By Dan Christensen, FloridaBulldog.org
With support rising in the Senate for a resolution urging a broad declassification of government records related to 9/11, a judge has ruled that Saudi Arabia isn’t entitled to blanket secrecy for documents it produces in court.
U.S. Magistrate Judge Sarah Netburn’s Aug. 27 ruling means that certain “highly sensitive” Saudi diplomatic and consular files, financial records and personnel documents could become public.
In response to an earlier court order, the Kingdom on July 31 had produced 3,818 documents, totaling nearly 6,700 pages, to attorneys for 9/11 victims and their families. Those plaintiffs are suing Saudi Arabia in federal court in New York City claiming it helped plan and pay for the Sept. 11, 2001 terrorist attacks on New York and Washington, D.C. The Saudis have long denied any involvement in the attacks.
About half of the records the Saudis turned over to the court were marked “highly sensitive” and confidential. Included were the personnel jackets of a trio of Saudis, two of whom are Omar al-Bayoumi, a suspected Saudi agent, and Fahad al-Thumairy, a diplomat and imam at Los Angeles’ King Fahd mosque. Both men were involved in assisting two 9/11 hijackers during the time they were living in Southern California.
A heavily censored 2012 FBI report previously obtained by Florida Bulldog lists the pair as “main subjects” of a then ongoing probe targeting an apparent U.S. support network for those two hijackers, Saudis Nawaf al-Hazmi and Khalid al-Mihdhar.
Also produced, the records say, were personnel files of a third man, a little-known Saudi diplomat named Khalid al-Sowailem. The 9/11 lawsuit against Saudi Arabia, filed last March, alleges that Sowailem was a senior official of the Ministry of Islamic affairs at the Saudi embassy in Washington who helped fraudulently obtain a U.S. visa for another ministry employee and had him form and operate the Western Somali Relief Agency, a California nonprofit used “to send substantial funds to al Qaeda” before 9/11.
A clash of arguments
The Kingdom wanted those personnel and other records, often written in Arabic, permanently sealed. The 9/11 victims countered that many of those records aren’t entitled to confidentiality and to grant it would violate their First Amendment right to speak publicly about what the records say.
“The Kingdom seeks to presumptively seal the entirety of court filings that contain or even discuss documents that it has unilaterally and without judicial review designated as confidential,” attorneys for the plaintiffs argued.
Magistrate Netburn’s ruling last month found that such sweeping confidentiality was not allowed under the rules. A previous protective order that requires both sides to confer about whether certain information should be sealed before any judicial consideration adequately protects sensitive records, she said.

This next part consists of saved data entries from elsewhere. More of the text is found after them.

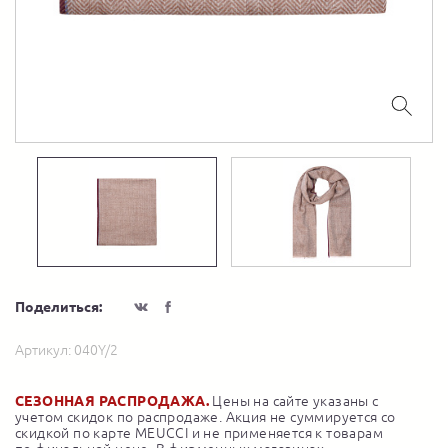
Поделиться:
Артикул:
040Y/2
СЕЗОННАЯ РАСПРОДАЖА.
Цены на сайте указаны с
учетом скидок по распродаже. Акция не суммируется со
скидкой по карте MEUCCI и не применяется к товарам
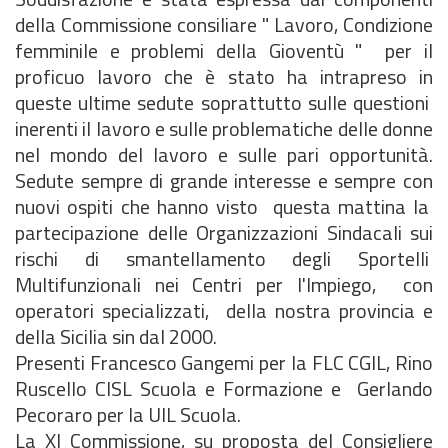
della Commissione consiliare " Lavoro, Condizione
femminile e problemi della Gioventù " per il
proficuo lavoro che è stato ha intrapreso in
queste ultime sedute soprattutto sulle questioni
inerenti il lavoro e sulle problematiche delle donne
nel mondo del lavoro e sulle pari opportunità.
Sedute sempre di grande interesse e sempre con
nuovi ospiti che hanno visto questa mattina la
partecipazione delle Organizzazioni Sindacali sui
rischi di smantellamento degli Sportelli
Multifunzionali nei Centri per l'Impiego, con
operatori specializzati, della nostra provincia e
della Sicilia sin dal 2000.
Presenti Francesco Gangemi per la FLC CGIL, Rino
Ruscello CISL Scuola e Formazione e Gerlando
Pecoraro per la UIL Scuola.
La XI Commissione, su proposta del Consigliere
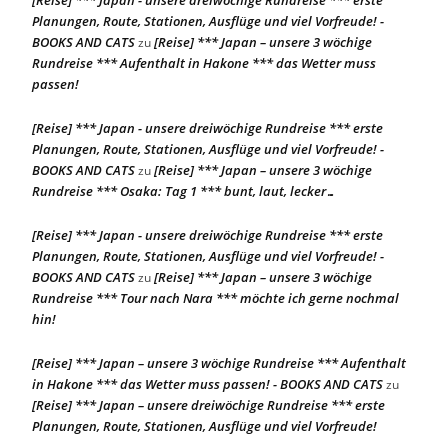
[Reise] *** Japan - unsere dreiwöchige Rundreise *** erste
Planungen, Route, Stationen, Ausflüge und viel Vorfreude! -
BOOKS AND CATS
[Reise] *** Japan – unsere 3 wöchige
zu
Rundreise *** Aufenthalt in Hakone *** das Wetter muss
passen!
[Reise] *** Japan - unsere dreiwöchige Rundreise *** erste
Planungen, Route, Stationen, Ausflüge und viel Vorfreude! -
BOOKS AND CATS
[Reise] *** Japan – unsere 3 wöchige
zu
Rundreise *** Osaka: Tag 1 *** bunt, laut, lecker…
[Reise] *** Japan - unsere dreiwöchige Rundreise *** erste
Planungen, Route, Stationen, Ausflüge und viel Vorfreude! -
BOOKS AND CATS
[Reise] *** Japan – unsere 3 wöchige
zu
Rundreise *** Tour nach Nara *** möchte ich gerne nochmal
hin!
[Reise] *** Japan – unsere 3 wöchige Rundreise *** Aufenthalt
in Hakone *** das Wetter muss passen! - BOOKS AND CATS
zu
[Reise] *** Japan – unsere dreiwöchige Rundreise *** erste
Planungen, Route, Stationen, Ausflüge und viel Vorfreude!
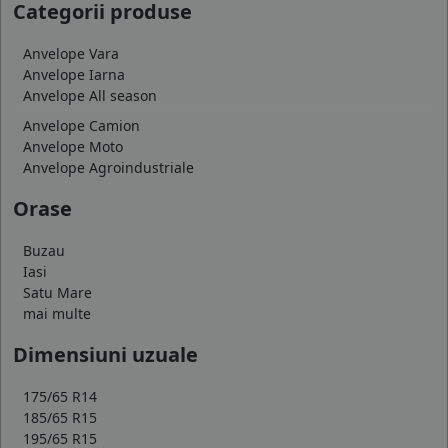
Categorii produse
Anvelope Vara
Anvelope Iarna
Anvelope All season
Anvelope Camion
Anvelope Moto
Anvelope Agroindustriale
Orase
Buzau
Iasi
Satu Mare
mai multe
Dimensiuni uzuale
175/65 R14
185/65 R15
195/65 R15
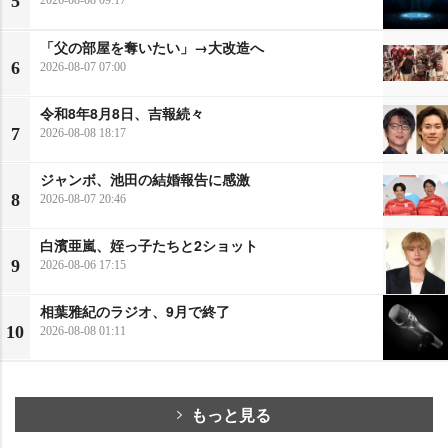
5
「父の部屋を奪いたい」→大改造へ
6
2026-08-07 07:00
令和8年8月8日、吉報続々
7
2026-08-08 18:17
ジャンボ、池田の結婚報告に感激
8
2026-08-07 20:46
白濱亜嵐、姪っ子たちと2ショット
9
2026-08-06 17:15
相葉雅紀のラジオ、9月で終了
10
2026-08-08 01:11
もっと見る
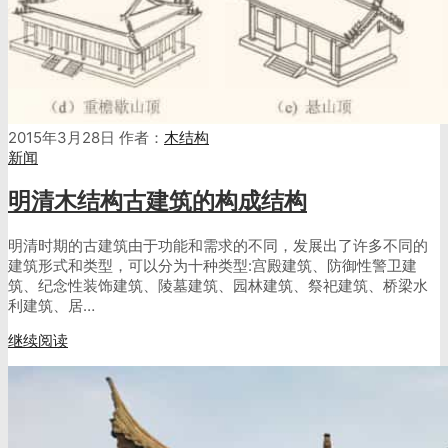
2015年3月28日
作者：
木结构
新闻
明清木结构古建筑的构成结构
明清时期的古建筑由于功能和需求的不同，发展出了许多不同的
建筑形式和类型，可以分为十种类型:宫殿建筑、防御性警卫建
筑、纪念性装饰建筑、陵墓建筑、园林建筑、祭祀建筑、桥梁水
利建筑、居…
继续阅读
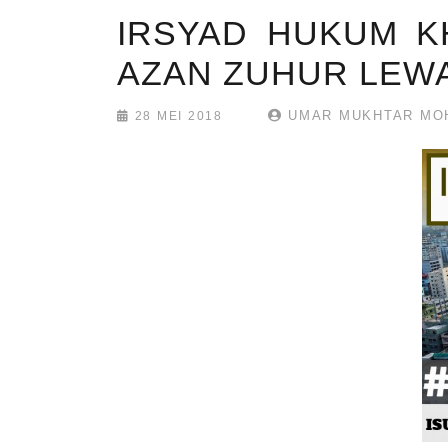
IRSYAD HUKUM KH
AZAN ZUHUR LEWA
UMAR MUKHTAR MO
28 MEI 2018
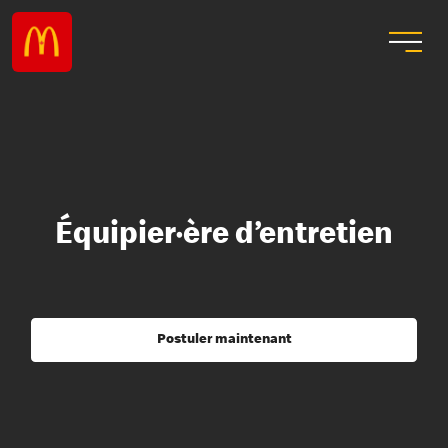
Équipier·ère d’entretien
Postuler maintenant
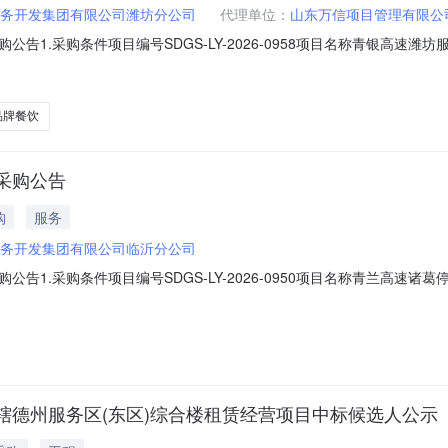
务开发集团有限公司潍坊分公司
代理单位：
山东万信项目管理有限公
告1.采购条件项目编号SDGS-LY-2026-0958项目名称青银高速
方式谈判采购采购类别服务采购组织形式委托采购代理机构山东万信项目
限5年（含装修改造试运营期）资金来源及出资比例其他2.项目概况与采购范
品牌餐饮
采购公告
购
服务
务开发集团有限公司临沂分公司
告1.采购条件项目编号SDGS-LY-2026-0950项目名称青兰高
采购采购类别服务采购组织形式自主采购代理机构/资格审查方式资格后
资金来源及出资比例其他2.项目概况与采购范围2.1项目概况诸葛停车区位
辖德州服务区(东区)综合楼租赁经营项目中标候选人公示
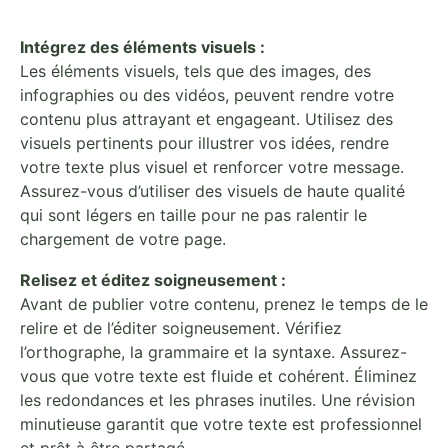
Intégrez des éléments visuels :
Les éléments visuels, tels que des images, des
infographies ou des vidéos, peuvent rendre votre
contenu plus attrayant et engageant. Utilisez des
visuels pertinents pour illustrer vos idées, rendre
votre texte plus visuel et renforcer votre message.
Assurez-vous d’utiliser des visuels de haute qualité
qui sont légers en taille pour ne pas ralentir le
chargement de votre page.
Relisez et éditez soigneusement :
Avant de publier votre contenu, prenez le temps de le
relire et de l’éditer soigneusement. Vérifiez
l’orthographe, la grammaire et la syntaxe. Assurez-
vous que votre texte est fluide et cohérent. Éliminez
les redondances et les phrases inutiles. Une révision
minutieuse garantit que votre texte est professionnel
et prêt à être partagé.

Six days earlier, Aug. 21, a bipartisan group of five senators introduced Senate Resolution 610 “urging the release of information regarding the September 11, 2001 terrorist attacks upon the United States.” Powerful co-sponsors include Senate Minority Leader Charles Schumer, D-NY; Senate Majority Whip John Cornyn, R-TX, and Sen. Charles Grassley, R-IA, chairman of the Senate Judiciary Committee.

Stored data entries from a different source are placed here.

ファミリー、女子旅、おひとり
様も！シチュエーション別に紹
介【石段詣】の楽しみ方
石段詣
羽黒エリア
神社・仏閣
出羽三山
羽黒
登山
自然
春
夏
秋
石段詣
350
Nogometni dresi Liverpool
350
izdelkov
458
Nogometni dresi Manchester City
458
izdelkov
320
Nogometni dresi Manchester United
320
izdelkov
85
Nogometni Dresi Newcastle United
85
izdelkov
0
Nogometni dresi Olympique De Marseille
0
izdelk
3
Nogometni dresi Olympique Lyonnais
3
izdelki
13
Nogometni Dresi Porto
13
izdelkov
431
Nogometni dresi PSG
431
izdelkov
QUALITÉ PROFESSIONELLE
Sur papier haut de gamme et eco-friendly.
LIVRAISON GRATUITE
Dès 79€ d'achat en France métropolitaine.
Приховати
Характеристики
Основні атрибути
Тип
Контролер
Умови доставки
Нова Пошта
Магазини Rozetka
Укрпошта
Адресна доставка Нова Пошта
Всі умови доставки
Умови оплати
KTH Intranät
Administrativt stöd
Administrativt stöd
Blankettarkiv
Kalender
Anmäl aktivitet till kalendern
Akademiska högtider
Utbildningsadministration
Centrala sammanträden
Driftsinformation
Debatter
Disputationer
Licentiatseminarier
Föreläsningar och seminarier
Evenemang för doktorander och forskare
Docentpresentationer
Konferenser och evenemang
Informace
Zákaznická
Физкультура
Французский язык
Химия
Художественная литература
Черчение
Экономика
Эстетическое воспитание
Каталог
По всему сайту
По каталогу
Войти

The nonbinding Senate measure is expected to move quickly to a vote. A parallel bipartisan resolution is pending in the House.
With such action, the 17th anniversary of the attacks is being met with cautious optimism by lawyers for the 9/11 victims.
“We know there were a number of federal agents who tried to get to the truth and who were thwarted,” said New York attorney James Kreindler. “They are retiring now and coming out of the woodwork.”